A denúncia chegou. E agora?

Seja pelo canal de denúncias, por um e-mail anônimo, por uma auditoria ou por uma observação direta, sua empresa recebeu uma informação sobre possível irregularidade. O que você faz a partir deste momento vai determinar se a investigação será eficaz ou se vai gerar mais problemas do que resolver.

Uma investigação interna mal conduzida pode resultar em: provas invalidadas, processos trabalhistas por assédio moral, ações de danos morais pelo investigado, exposição da empresa a sanções regulatórias e destruição de evidências por conta de vazamento da investigação.

Passo 1: Avalie a credibilidade e a gravidade

Nem toda denúncia justifica uma investigação completa.

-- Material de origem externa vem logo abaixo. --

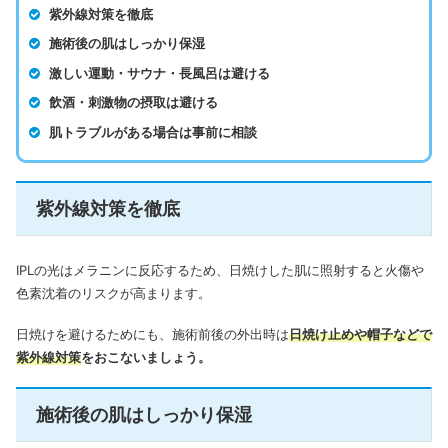
紫外線対策を徹底
施術後の肌はしっかり保湿
激しい運動・サウナ・長風呂は避ける
飲酒・刺激物の摂取は避ける
肌トラブルがある場合は事前に相談
紫外線対策を徹底
IPLの光はメラニンに反応するため、日焼けした肌に照射すると火傷や
色素沈着のリスクが高まります。
日焼けを避けるためにも、施術前後の外出時は
日焼け止めや帽子などで
紫外線対策
をおこないましょう。
施術後の肌はしっかり保湿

Antes de mobilizar recursos, avalie: a denúncia é específica (aponta fatos, datas, valores, nomes)? Existe corroboração mínima? A gravidade potencial justifica o investimento? Existe conflito de interesse de quem vai conduzir a apuração?

Denúncias vagas como "fulano é desonesto" precisam de mais informações antes de se tornarem investigações. Denúncias específicas como "o gerente de compras está recebendo kickback do fornecedor X desde março" exigem ação imediata.

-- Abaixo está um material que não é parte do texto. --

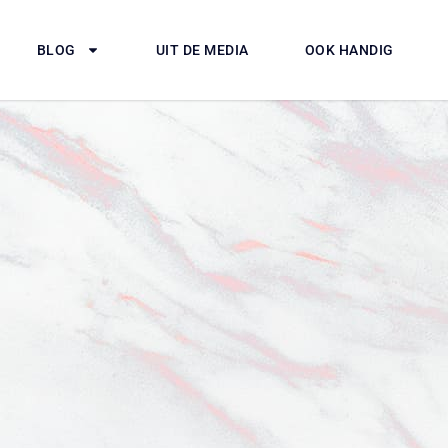
BLOG
UIT DE MEDIA
OOK HANDIG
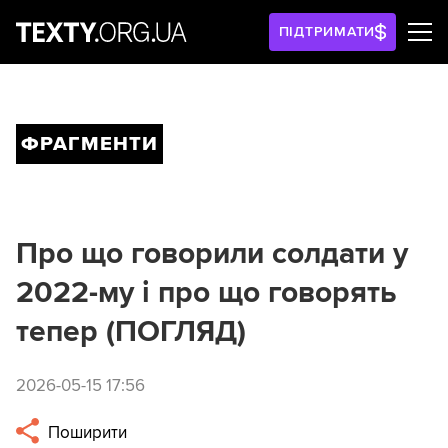
ПІДТРИМАТИ
ФРАГМЕНТИ
Про що говорили солдати у
2022-му і про що говорять
тепер (ПОГЛЯД)
2026-05-15 17:56
Поширити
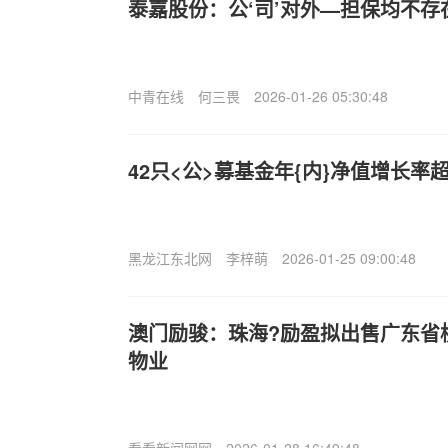
泰嘉股份：公‘司’对外—担保均不存
中青在线
何三畏
2026-01-26 05:30:48
42只<公>募基金年{内}净值增长率超
黑龙江东北网
李梓萌
2026-01-25 09:00:48
澳门励骏：珠海?励盈拟出售广东省
物业
看看新闻网网
2026-01-28 16:49:48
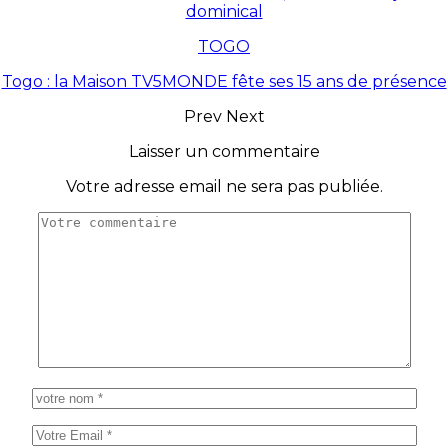
dominical
TOGO
Togo : la Maison TV5MONDE fête ses 15 ans de présence
Prev
Next
Laisser un commentaire
Votre adresse email ne sera pas publiée.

Passo 2: Monte o time de investigação

O time deve ter: independência (não pode haver subordinação ao investigado), competência técnica (experiência em apuração de fatos), sigilo (acesso restrito ao mínimo de pessoas necessário) e amparo jurídico (advogado orientando cada etapa).

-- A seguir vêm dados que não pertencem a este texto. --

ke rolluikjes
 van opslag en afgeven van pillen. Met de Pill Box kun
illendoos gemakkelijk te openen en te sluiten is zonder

Em casos de alta complexidade ou quando há risco de conflito de interesse interno, a recomendação é contratar uma agência externa de investigação corporativa.

Passo 3: Preserve evidências antes de tudo

Antes de começar qualquer apuração ativa, preserve os dados que podem ser alterados: backups de e-mails, logs de sistema, registros de acesso, documentos financeiros relevantes. Emita um "litigation hold" interno se necessário, instruindo a equipe de TI a não destruir dados rotineiramente.

Passo 4: Coleta de dados e documentos

Comece pela análise documental: extratos bancários, notas fiscais, relatórios contábeis, contratos com fornecedores mencionados, e-mails corporativos do investigado (lembre-se: e-mail corporativo pertence à empresa, não ao funcionário).

Paralelo à análise documental, conduza a análise digital: logs de acesso a sistemas, padrões de uso de VPN, downloads atípicos, acessos fora do horário de trabalho.

Passo 5: Entrevistas

Comece pelas testemunhas periféricas (pessoas que podem ter informações mas não são suspeitas) e deixe o investigado principal por último. Isso evita que o alerta se espalhe.

Cada entrevista deve ser documentada: local, data, hora, presentes, perguntas e respostas. Se possível, grave com consentimento do entrevistado. Se não houver consentimento, registre por escrito com assinatura.

Passo 6: Análise e conclusão

Cruze todas as evidências coletadas e avalie: os fatos da denúncia foram confirmados, parcialmente confirmados ou não confirmados? O relatório final deve ser objetivo, baseado em evidências e documentado de forma que possa ser usado como base para decisões disciplinares ou judiciais.

Passo 7: Ação e documentação

Com base no relatório, a empresa decide: demissão por justa causa, representação criminal, ação de responsabilidade civil, ajustes em processos e controles internos, ou arquivamento por falta de provas. Qualquer que seja a decisão, ela deve ser fundamentada e documentada.